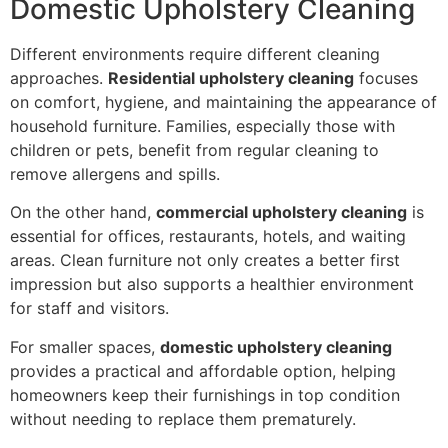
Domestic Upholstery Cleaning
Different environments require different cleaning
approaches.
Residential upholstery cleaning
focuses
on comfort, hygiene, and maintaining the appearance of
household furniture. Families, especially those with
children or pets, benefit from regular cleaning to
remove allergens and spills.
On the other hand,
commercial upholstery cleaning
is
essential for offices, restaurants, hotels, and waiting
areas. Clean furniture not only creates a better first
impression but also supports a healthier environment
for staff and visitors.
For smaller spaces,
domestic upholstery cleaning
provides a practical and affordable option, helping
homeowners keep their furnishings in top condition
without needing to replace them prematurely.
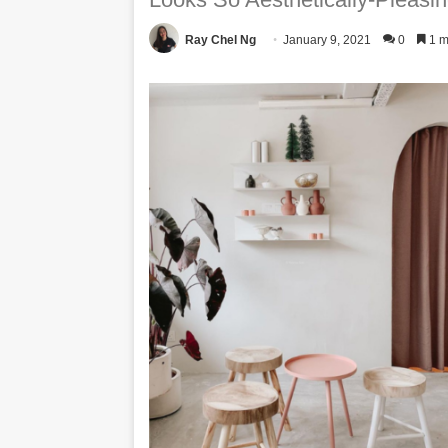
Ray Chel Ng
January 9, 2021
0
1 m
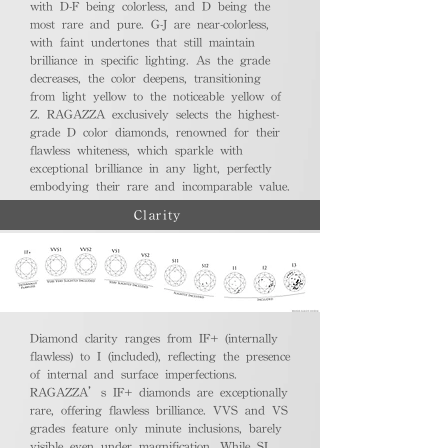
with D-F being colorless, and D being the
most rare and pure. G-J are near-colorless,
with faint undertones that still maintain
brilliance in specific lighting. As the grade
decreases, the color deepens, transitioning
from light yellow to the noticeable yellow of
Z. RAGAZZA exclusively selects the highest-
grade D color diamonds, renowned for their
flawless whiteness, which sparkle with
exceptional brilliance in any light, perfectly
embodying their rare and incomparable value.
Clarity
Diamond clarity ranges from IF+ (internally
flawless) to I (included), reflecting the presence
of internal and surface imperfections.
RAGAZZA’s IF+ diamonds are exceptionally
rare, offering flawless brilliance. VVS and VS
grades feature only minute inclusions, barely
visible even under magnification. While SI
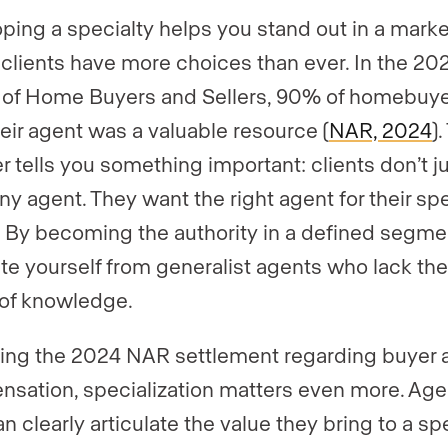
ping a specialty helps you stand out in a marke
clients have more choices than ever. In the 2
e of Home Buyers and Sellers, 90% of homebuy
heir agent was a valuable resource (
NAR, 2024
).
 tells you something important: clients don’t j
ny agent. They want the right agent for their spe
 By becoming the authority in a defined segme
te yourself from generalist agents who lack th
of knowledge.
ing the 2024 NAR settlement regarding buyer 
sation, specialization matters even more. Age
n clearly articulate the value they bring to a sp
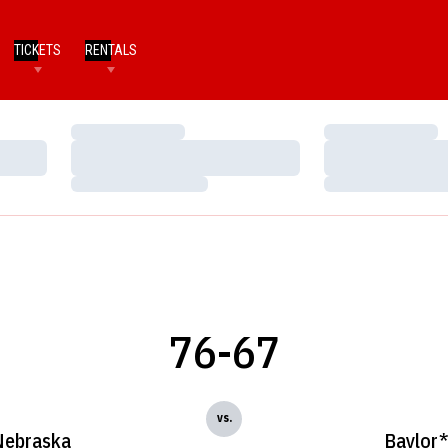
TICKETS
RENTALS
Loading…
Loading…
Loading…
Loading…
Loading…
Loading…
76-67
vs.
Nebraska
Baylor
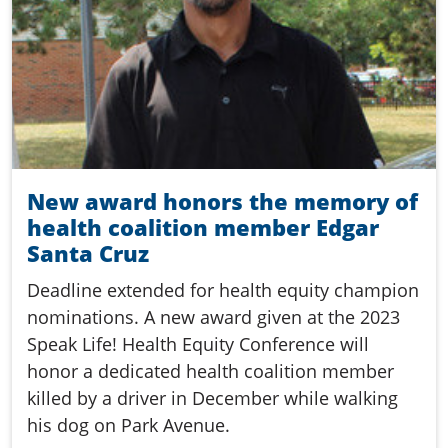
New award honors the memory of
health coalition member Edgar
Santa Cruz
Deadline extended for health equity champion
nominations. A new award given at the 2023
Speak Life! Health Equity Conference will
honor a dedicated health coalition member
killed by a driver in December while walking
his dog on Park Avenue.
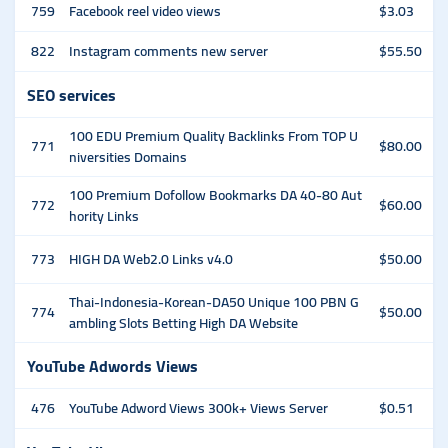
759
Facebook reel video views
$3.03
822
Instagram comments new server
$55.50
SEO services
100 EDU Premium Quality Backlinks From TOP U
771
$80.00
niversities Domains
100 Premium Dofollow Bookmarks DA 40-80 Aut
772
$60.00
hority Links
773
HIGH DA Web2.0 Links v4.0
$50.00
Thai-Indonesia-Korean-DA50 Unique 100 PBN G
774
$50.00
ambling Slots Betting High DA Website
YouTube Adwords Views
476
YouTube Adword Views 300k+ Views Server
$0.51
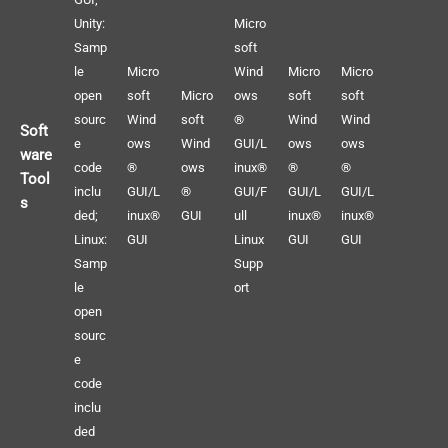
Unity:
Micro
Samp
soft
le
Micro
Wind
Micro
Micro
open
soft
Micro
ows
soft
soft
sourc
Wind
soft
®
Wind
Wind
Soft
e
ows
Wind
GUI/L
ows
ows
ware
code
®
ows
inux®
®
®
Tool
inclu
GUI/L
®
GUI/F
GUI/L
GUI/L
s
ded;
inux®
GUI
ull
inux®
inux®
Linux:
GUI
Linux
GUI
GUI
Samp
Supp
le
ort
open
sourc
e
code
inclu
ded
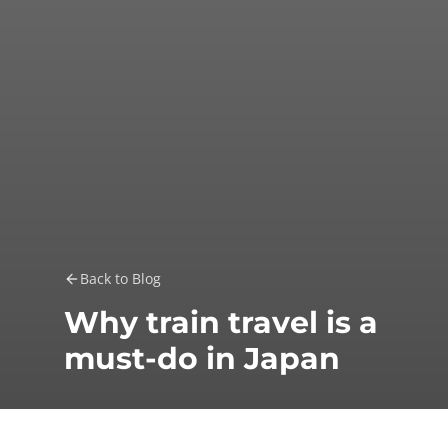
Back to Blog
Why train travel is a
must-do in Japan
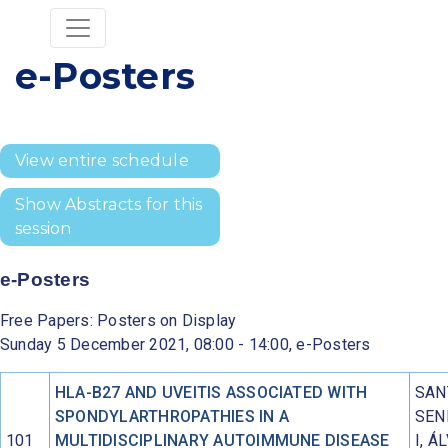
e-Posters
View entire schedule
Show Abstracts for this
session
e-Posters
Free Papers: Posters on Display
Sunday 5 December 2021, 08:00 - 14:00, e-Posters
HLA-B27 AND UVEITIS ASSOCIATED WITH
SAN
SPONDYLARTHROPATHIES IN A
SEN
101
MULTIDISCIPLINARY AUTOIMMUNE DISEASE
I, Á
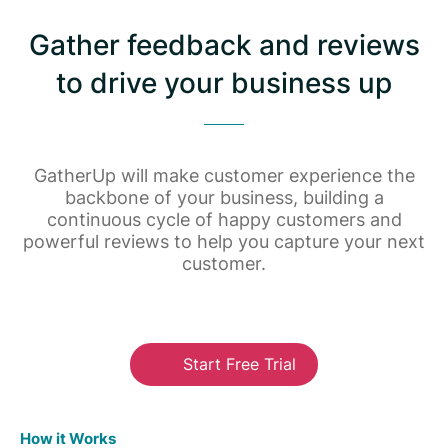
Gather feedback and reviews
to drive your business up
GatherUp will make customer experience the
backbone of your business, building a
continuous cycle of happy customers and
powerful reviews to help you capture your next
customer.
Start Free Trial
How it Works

• • •

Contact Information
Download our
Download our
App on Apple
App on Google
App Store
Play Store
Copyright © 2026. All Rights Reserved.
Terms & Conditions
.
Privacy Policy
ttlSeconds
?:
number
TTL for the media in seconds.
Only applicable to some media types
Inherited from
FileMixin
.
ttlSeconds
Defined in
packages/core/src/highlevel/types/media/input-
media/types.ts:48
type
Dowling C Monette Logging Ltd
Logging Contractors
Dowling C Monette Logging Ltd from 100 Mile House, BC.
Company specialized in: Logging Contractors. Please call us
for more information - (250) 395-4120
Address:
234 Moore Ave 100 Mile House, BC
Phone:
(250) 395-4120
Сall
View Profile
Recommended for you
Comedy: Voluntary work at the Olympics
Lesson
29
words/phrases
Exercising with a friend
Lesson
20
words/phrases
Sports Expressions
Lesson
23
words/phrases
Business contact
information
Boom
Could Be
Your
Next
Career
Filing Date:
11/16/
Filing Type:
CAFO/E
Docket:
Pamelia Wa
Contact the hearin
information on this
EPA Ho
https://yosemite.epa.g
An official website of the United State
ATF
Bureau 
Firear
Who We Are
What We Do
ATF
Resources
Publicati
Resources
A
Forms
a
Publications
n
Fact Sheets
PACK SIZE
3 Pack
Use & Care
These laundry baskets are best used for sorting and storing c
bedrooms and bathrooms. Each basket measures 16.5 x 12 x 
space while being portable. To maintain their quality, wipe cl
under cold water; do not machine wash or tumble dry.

• • •

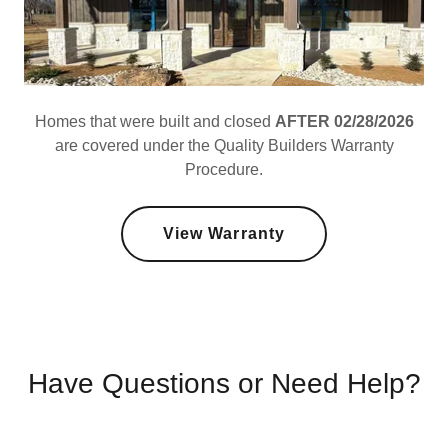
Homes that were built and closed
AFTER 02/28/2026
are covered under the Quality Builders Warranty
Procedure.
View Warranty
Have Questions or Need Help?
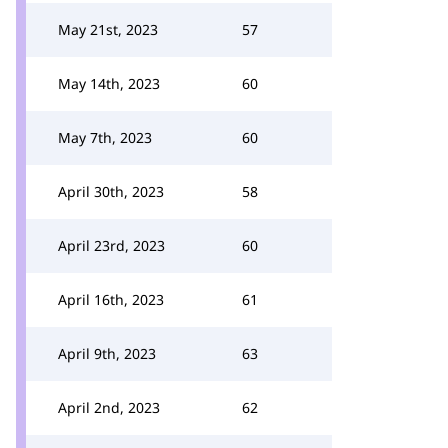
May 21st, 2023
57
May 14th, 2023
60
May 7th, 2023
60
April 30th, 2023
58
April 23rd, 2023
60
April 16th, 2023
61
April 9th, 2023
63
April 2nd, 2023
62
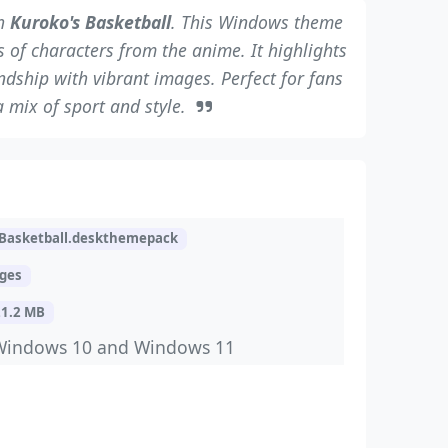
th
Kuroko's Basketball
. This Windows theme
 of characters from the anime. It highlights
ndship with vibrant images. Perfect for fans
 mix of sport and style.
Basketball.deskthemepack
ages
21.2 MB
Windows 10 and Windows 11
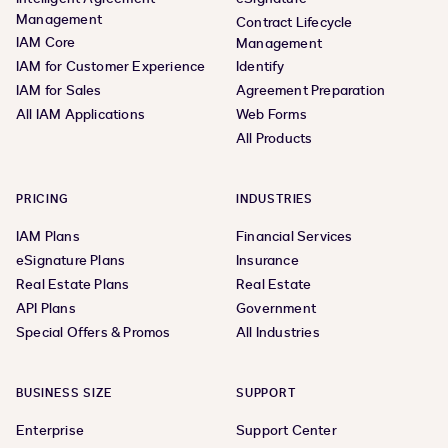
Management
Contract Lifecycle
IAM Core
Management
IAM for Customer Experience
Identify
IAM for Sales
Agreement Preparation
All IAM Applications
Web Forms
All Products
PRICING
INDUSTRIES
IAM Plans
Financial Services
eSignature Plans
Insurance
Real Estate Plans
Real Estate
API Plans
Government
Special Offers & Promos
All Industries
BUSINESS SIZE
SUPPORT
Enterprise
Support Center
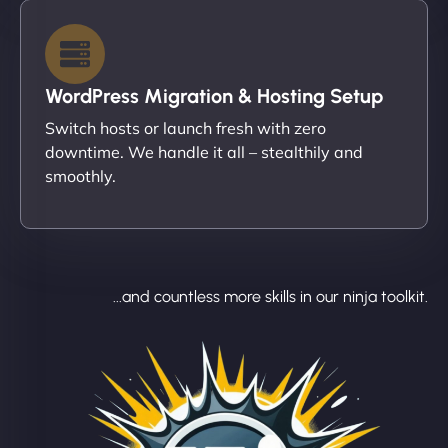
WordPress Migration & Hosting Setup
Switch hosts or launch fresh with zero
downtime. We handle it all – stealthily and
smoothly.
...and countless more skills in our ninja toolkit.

• • •

**WHAT THE TASK ASKS**: Going through the entries above, count the lines that include "media" and state only the result.

**RESULT FOR THIS TASK**: 4